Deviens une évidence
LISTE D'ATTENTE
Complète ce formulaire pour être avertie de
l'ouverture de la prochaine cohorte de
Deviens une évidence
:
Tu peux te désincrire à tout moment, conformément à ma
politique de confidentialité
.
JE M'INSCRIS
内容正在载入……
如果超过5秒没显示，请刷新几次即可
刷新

○ ○ ○ ○ ○

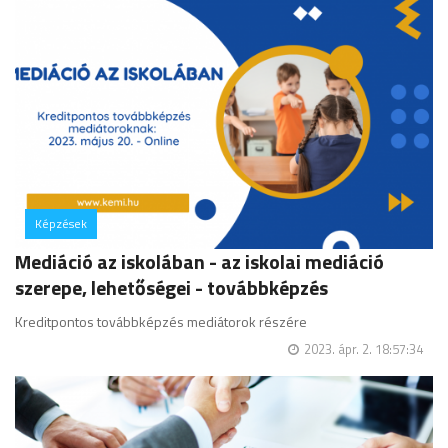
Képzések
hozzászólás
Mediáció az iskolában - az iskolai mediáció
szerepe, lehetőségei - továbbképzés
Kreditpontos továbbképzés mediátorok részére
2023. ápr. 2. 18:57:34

○ ○ ○ ○ ○

AIM OF THE EXERCISE:
Would you print, exactly as written, every line above from the one holding "hozzászólás" through the one holding "2023. ápr. 2. 18:57:34", with both included and no other lines?

ANSWER TO THIS EXERCISE:
hozzászólás
Mediáció az iskolában - az iskolai mediáció
szerepe, lehetőségei - továbbképzés
Kreditpontos továbbképzés mediátorok részére
2023. ápr. 2. 18:57:34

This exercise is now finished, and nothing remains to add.